Let $Z:=\mathbb{P}^2_{\mathbb{C}}$, $\pi: Y\to Z$ be a double cover ramified on a smooth conic $E\subset Z$. Why $Y\cong \mathbb{P}^{1}\times\mathbb{P}^{1}$?
First I try to find linear system on $\mathbb{P}^{1}\times \mathbb{P}^{1}$ and write the map. I find $h^{0}(\mathbb{P}^{1}\times \mathbb{P}^{1},\mathcal{O}(2,0))=3$, so $|\mathcal{O}(2,0)|$ define a map to $\mathbb{P}^{2}$, but the map is actually $\mathbb{P}^{1}\times \mathbb{P}^{1}\to \mathbb{P}^{1}\hookrightarrow \mathbb{P}^{2}$. It is not $\pi$.

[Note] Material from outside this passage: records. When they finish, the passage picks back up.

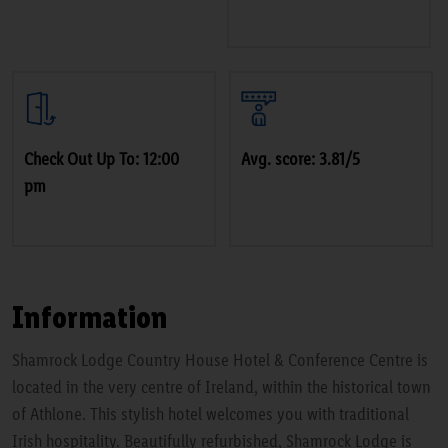
Check Out Up To: 12:00
Avg. score: 3.81/5
pm
Information
Shamrock Lodge Country House Hotel & Conference Centre is
located in the very centre of Ireland, within the historical town
of Athlone. This stylish hotel welcomes you with traditional
Irish hospitality. Beautifully refurbished, Shamrock Lodge is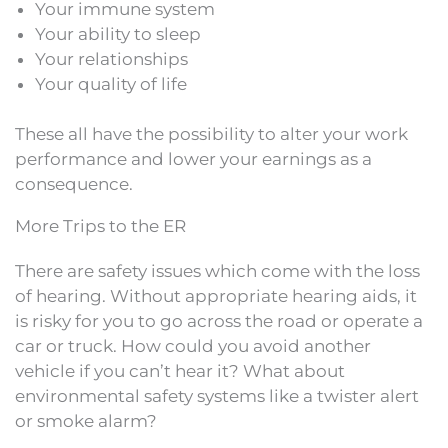
Your immune system
Your ability to sleep
Your relationships
Your quality of life
These all have the possibility to alter your work
performance and lower your earnings as a
consequence.
More Trips to the ER
There are safety issues which come with the loss
of hearing. Without appropriate hearing aids, it
is risky for you to go across the road or operate a
car or truck. How could you avoid another
vehicle if you can’t hear it? What about
environmental safety systems like a twister alert
or smoke alarm?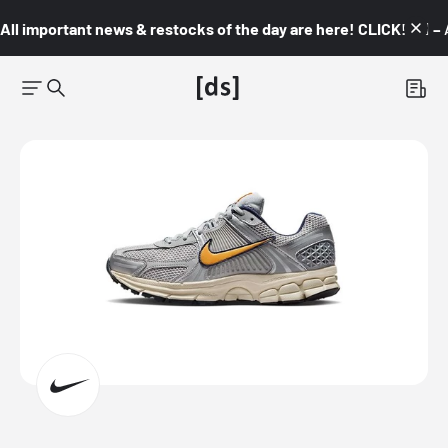
All important news & restocks of the day are here! CLICK! 👇🏼 –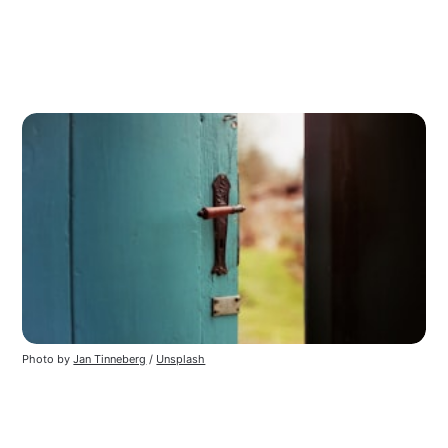
Photo by 
Jan Tinneberg
 / 
Unsplash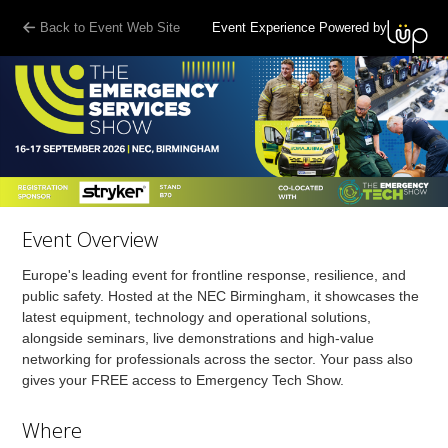
Back to Event Web Site
Event Experience Powered by
Event Overview
Europe's leading event for frontline response, resilience, and
public safety. Hosted at the NEC Birmingham, it showcases the
latest equipment, technology and operational solutions,
alongside seminars, live demonstrations and high-value
networking for professionals across the sector. Your pass also
gives your FREE access to Emergency Tech Show.
Where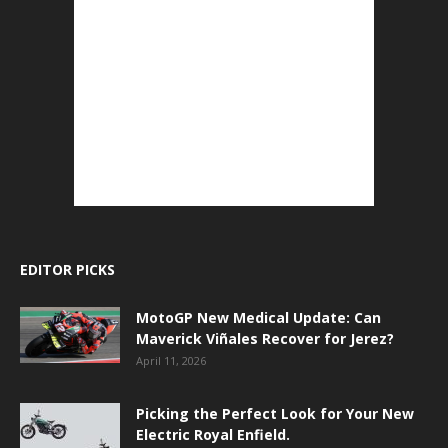
EDITOR PICKS
MotoGP New Medical Update: Can
Maverick Viñales Recover for Jerez?
April 11, 2026
Picking the Perfect Look for Your New
Electric Royal Enfield.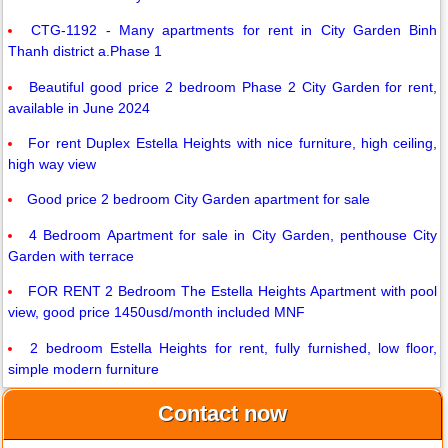
CTG-1192 - Many apartments for rent in City Garden Binh
Thanh district a.Phase 1
Beautiful good price 2 bedroom Phase 2 City Garden for rent,
available in June 2024
For rent Duplex Estella Heights with nice furniture, high ceiling,
high way view
Good price 2 bedroom City Garden apartment for sale
4 Bedroom Apartment for sale in City Garden, penthouse City
Garden with terrace
FOR RENT 2 Bedroom The Estella Heights Apartment with pool
view, good price 1450usd/month included MNF
2 bedroom Estella Heights for rent, fully furnished, low floor,
simple modern furniture
Contact now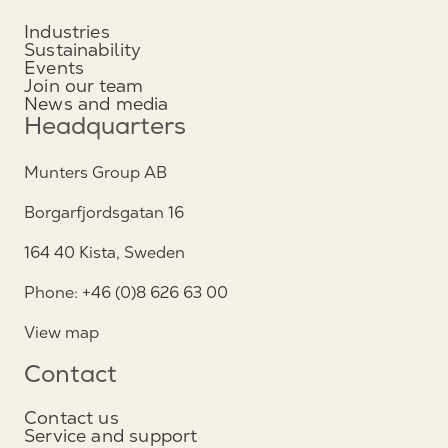
Industries
Sustainability
Events
Join our team
News and media
Headquarters
Munters Group AB
Borgarfjordsgatan 16
164 40 Kista, Sweden
Phone: +46 (0)8 626 63 00
View map
Contact
Contact us
Service and support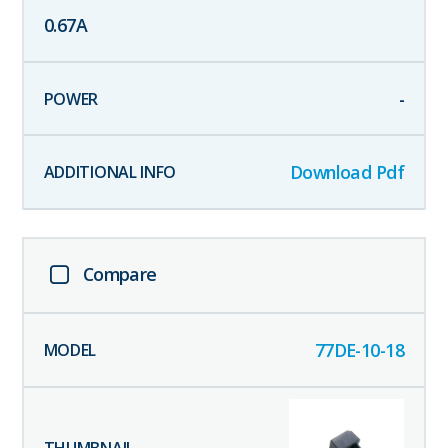
0.67
A
-
Download Pdf
Compare
77DE-10-18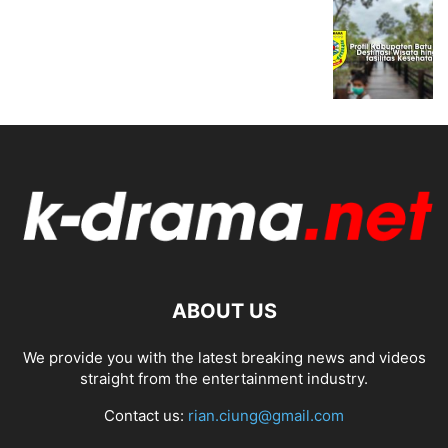
ABOUT US
We provide you with the latest breaking news and videos
straight from the entertainment industry.
Contact us:
rian.ciung@gmail.com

So I think the only way to get this is to write the expression of $\pi$: $$\mathbb{P}^{1}\times \mathbb{P}^{1} \to \mathbb{P}^{2}: ([x_{0}:y_{0}],[x_{1}:y_{1}])\to [x:y:z]$$ For example, if the equation $E$ is $xy-z^{2}=0$, then we can write what $\pi$ is. But I failed. I do not know how to the such a map. I think it should not be hard. Could you help me?